THE TASK: Would you restate each line of the data below word for word, without its pictures?

Source data:
=== Begin Enclosure ===
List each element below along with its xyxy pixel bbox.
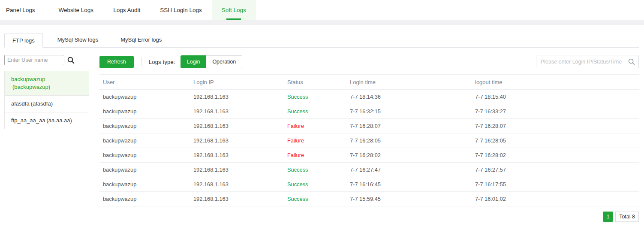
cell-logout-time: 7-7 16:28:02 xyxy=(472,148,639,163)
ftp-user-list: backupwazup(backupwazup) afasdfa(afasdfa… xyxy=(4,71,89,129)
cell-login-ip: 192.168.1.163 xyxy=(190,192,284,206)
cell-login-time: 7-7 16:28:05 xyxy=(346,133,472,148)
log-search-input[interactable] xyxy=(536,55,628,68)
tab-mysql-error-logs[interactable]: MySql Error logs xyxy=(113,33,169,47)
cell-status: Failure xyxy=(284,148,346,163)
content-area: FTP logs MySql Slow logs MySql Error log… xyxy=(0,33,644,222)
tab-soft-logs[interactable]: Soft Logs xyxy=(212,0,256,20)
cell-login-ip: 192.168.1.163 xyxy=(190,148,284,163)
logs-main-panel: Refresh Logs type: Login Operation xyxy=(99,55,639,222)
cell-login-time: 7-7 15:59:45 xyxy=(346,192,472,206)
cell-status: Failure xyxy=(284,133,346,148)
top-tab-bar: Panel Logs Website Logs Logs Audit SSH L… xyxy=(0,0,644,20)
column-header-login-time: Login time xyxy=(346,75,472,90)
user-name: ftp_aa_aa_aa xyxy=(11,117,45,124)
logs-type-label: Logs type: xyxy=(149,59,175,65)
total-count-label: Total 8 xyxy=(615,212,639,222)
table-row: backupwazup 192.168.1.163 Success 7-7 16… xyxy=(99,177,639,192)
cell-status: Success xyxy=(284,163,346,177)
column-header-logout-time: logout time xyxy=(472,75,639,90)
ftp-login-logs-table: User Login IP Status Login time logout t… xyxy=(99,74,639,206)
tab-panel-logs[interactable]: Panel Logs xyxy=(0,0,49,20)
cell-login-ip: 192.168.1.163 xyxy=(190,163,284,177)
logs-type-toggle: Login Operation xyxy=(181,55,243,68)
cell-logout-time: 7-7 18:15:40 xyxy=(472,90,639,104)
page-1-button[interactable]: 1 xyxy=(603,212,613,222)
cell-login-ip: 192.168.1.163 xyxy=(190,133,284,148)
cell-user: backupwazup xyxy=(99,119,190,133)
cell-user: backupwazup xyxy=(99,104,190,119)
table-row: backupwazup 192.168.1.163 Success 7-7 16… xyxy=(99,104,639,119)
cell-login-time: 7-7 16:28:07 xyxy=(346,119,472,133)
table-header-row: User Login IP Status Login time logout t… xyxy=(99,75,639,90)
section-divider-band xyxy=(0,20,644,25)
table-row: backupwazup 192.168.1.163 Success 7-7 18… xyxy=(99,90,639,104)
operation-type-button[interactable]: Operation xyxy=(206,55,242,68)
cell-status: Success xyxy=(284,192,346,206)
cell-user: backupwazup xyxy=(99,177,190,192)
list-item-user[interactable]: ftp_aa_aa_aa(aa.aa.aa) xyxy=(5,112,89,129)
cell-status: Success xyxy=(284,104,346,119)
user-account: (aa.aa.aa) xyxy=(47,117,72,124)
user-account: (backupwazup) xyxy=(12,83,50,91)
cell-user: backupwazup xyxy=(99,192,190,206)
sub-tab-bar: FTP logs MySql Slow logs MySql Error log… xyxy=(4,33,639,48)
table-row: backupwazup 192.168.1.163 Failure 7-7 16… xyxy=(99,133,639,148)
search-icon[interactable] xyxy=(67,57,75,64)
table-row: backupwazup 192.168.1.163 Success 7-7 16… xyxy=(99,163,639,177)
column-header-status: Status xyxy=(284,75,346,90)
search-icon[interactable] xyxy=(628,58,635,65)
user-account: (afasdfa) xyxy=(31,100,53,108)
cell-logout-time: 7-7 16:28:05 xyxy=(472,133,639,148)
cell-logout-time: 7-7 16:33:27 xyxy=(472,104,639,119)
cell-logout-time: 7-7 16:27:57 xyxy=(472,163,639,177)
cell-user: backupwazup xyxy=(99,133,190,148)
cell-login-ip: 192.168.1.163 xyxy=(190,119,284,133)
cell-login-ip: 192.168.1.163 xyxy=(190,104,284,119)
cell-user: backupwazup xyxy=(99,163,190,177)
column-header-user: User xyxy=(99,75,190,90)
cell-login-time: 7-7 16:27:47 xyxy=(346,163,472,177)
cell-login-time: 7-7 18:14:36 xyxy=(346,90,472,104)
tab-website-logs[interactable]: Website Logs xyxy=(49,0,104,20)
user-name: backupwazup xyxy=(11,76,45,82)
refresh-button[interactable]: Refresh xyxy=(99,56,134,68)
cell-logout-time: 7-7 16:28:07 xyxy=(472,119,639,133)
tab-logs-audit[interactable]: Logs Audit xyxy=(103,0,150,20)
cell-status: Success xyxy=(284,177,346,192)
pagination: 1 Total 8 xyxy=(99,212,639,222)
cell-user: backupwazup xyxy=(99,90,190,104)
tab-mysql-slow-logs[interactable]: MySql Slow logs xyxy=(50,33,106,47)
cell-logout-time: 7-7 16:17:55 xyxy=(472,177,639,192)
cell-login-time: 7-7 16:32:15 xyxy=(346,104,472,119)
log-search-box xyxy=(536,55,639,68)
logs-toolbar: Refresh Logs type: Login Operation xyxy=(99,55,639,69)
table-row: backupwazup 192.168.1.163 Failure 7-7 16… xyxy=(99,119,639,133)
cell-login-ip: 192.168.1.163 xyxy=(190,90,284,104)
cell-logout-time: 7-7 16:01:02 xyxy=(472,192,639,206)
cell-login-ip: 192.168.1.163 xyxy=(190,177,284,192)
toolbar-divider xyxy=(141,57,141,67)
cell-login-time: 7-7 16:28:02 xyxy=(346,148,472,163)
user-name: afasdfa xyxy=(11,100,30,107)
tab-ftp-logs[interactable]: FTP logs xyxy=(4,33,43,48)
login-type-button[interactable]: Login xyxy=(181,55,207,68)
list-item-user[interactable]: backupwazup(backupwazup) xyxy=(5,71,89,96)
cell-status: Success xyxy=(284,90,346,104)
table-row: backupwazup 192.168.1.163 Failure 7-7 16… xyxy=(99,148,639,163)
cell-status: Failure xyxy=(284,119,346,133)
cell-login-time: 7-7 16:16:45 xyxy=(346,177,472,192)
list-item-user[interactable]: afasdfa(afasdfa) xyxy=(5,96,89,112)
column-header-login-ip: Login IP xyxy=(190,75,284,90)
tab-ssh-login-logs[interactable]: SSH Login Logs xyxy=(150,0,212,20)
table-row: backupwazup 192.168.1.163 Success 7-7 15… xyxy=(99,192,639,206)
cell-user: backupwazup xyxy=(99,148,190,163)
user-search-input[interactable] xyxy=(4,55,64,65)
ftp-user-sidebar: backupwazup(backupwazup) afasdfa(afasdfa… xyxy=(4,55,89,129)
=== End Enclosure ===
RESULT BELOW:
List each element below along with its xyxy pixel bbox.
cell-logout-time: 7-7 16:28:02 xyxy=(472,148,639,163)
ftp-user-list: backupwazup(backupwazup) afasdfa(afasdfa… xyxy=(4,71,89,129)
cell-login-ip: 192.168.1.163 xyxy=(190,192,284,206)
cell-login-time: 7-7 16:28:05 xyxy=(346,133,472,148)
log-search-input[interactable] xyxy=(536,55,628,68)
tab-mysql-error-logs[interactable]: MySql Error logs xyxy=(113,33,169,47)
cell-status: Failure xyxy=(284,148,346,163)
content-area: FTP logs MySql Slow logs MySql Error log… xyxy=(0,33,644,222)
tab-soft-logs[interactable]: Soft Logs xyxy=(212,0,256,20)
cell-login-ip: 192.168.1.163 xyxy=(190,148,284,163)
logs-main-panel: Refresh Logs type: Login Operation xyxy=(99,55,639,222)
cell-login-time: 7-7 15:59:45 xyxy=(346,192,472,206)
cell-status: Failure xyxy=(284,133,346,148)
top-tab-bar: Panel Logs Website Logs Logs Audit SSH L… xyxy=(0,0,644,20)
column-header-login-time: Login time xyxy=(346,75,472,90)
user-name: ftp_aa_aa_aa xyxy=(11,117,45,124)
logs-type-label: Logs type: xyxy=(149,59,175,65)
total-count-label: Total 8 xyxy=(615,212,639,222)
table-row: backupwazup 192.168.1.163 Success 7-7 16… xyxy=(99,177,639,192)
cell-status: Success xyxy=(284,163,346,177)
column-header-logout-time: logout time xyxy=(472,75,639,90)
ftp-login-logs-table: User Login IP Status Login time logout t… xyxy=(99,74,639,206)
tab-panel-logs[interactable]: Panel Logs xyxy=(0,0,49,20)
cell-login-ip: 192.168.1.163 xyxy=(190,163,284,177)
logs-type-toggle: Login Operation xyxy=(181,55,243,68)
cell-logout-time: 7-7 18:15:40 xyxy=(472,90,639,104)
page-1-button[interactable]: 1 xyxy=(603,212,613,222)
cell-login-ip: 192.168.1.163 xyxy=(190,133,284,148)
cell-user: backupwazup xyxy=(99,119,190,133)
cell-user: backupwazup xyxy=(99,104,190,119)
table-row: backupwazup 192.168.1.163 Success 7-7 16… xyxy=(99,104,639,119)
cell-login-time: 7-7 16:28:07 xyxy=(346,119,472,133)
table-header-row: User Login IP Status Login time logout t… xyxy=(99,75,639,90)
section-divider-band xyxy=(0,20,644,25)
table-row: backupwazup 192.168.1.163 Success 7-7 18… xyxy=(99,90,639,104)
operation-type-button[interactable]: Operation xyxy=(206,55,242,68)
cell-status: Success xyxy=(284,192,346,206)
cell-user: backupwazup xyxy=(99,177,190,192)
list-item-user[interactable]: ftp_aa_aa_aa(aa.aa.aa) xyxy=(5,112,89,129)
cell-status: Success xyxy=(284,104,346,119)
user-account: (aa.aa.aa) xyxy=(47,117,72,124)
user-account: (backupwazup) xyxy=(12,83,50,91)
cell-user: backupwazup xyxy=(99,192,190,206)
sub-tab-bar: FTP logs MySql Slow logs MySql Error log… xyxy=(4,33,639,48)
table-row: backupwazup 192.168.1.163 Failure 7-7 16… xyxy=(99,133,639,148)
search-icon[interactable] xyxy=(67,57,75,64)
table-row: backupwazup 192.168.1.163 Success 7-7 16… xyxy=(99,163,639,177)
column-header-status: Status xyxy=(284,75,346,90)
search-icon[interactable] xyxy=(628,58,635,65)
user-account: (afasdfa) xyxy=(31,100,53,108)
cell-logout-time: 7-7 16:28:05 xyxy=(472,133,639,148)
cell-logout-time: 7-7 16:33:27 xyxy=(472,104,639,119)
cell-logout-time: 7-7 16:27:57 xyxy=(472,163,639,177)
cell-user: backupwazup xyxy=(99,133,190,148)
cell-login-ip: 192.168.1.163 xyxy=(190,119,284,133)
cell-login-ip: 192.168.1.163 xyxy=(190,104,284,119)
cell-user: backupwazup xyxy=(99,163,190,177)
column-header-user: User xyxy=(99,75,190,90)
cell-login-time: 7-7 16:27:47 xyxy=(346,163,472,177)
cell-login-time: 7-7 18:14:36 xyxy=(346,90,472,104)
tab-website-logs[interactable]: Website Logs xyxy=(49,0,104,20)
user-name: backupwazup xyxy=(11,76,45,82)
refresh-button[interactable]: Refresh xyxy=(99,56,134,68)
cell-logout-time: 7-7 16:28:07 xyxy=(472,119,639,133)
tab-logs-audit[interactable]: Logs Audit xyxy=(103,0,150,20)
cell-status: Success xyxy=(284,177,346,192)
pagination: 1 Total 8 xyxy=(99,212,639,222)
cell-user: backupwazup xyxy=(99,90,190,104)
tab-mysql-slow-logs[interactable]: MySql Slow logs xyxy=(50,33,106,47)
cell-logout-time: 7-7 16:17:55 xyxy=(472,177,639,192)
cell-login-time: 7-7 16:32:15 xyxy=(346,104,472,119)
log-search-box xyxy=(536,55,639,68)
logs-toolbar: Refresh Logs type: Login Operation xyxy=(99,55,639,69)
table-row: backupwazup 192.168.1.163 Failure 7-7 16… xyxy=(99,119,639,133)
cell-login-ip: 192.168.1.163 xyxy=(190,90,284,104)
cell-logout-time: 7-7 16:01:02 xyxy=(472,192,639,206)
cell-login-ip: 192.168.1.163 xyxy=(190,177,284,192)
toolbar-divider xyxy=(141,57,141,67)
cell-login-time: 7-7 16:28:02 xyxy=(346,148,472,163)
user-name: afasdfa xyxy=(11,100,30,107)
tab-ftp-logs[interactable]: FTP logs xyxy=(4,33,43,48)
login-type-button[interactable]: Login xyxy=(181,55,207,68)
list-item-user[interactable]: backupwazup(backupwazup) xyxy=(5,71,89,96)
cell-status: Success xyxy=(284,90,346,104)
table-row: backupwazup 192.168.1.163 Failure 7-7 16… xyxy=(99,148,639,163)
cell-status: Failure xyxy=(284,119,346,133)
cell-login-time: 7-7 16:16:45 xyxy=(346,177,472,192)
list-item-user[interactable]: afasdfa(afasdfa) xyxy=(5,96,89,112)
column-header-login-ip: Login IP xyxy=(190,75,284,90)
tab-ssh-login-logs[interactable]: SSH Login Logs xyxy=(150,0,212,20)
table-row: backupwazup 192.168.1.163 Success 7-7 15… xyxy=(99,192,639,206)
cell-user: backupwazup xyxy=(99,148,190,163)
user-search-input[interactable] xyxy=(4,55,64,65)
ftp-user-sidebar: backupwazup(backupwazup) afasdfa(afasdfa… xyxy=(4,55,89,129)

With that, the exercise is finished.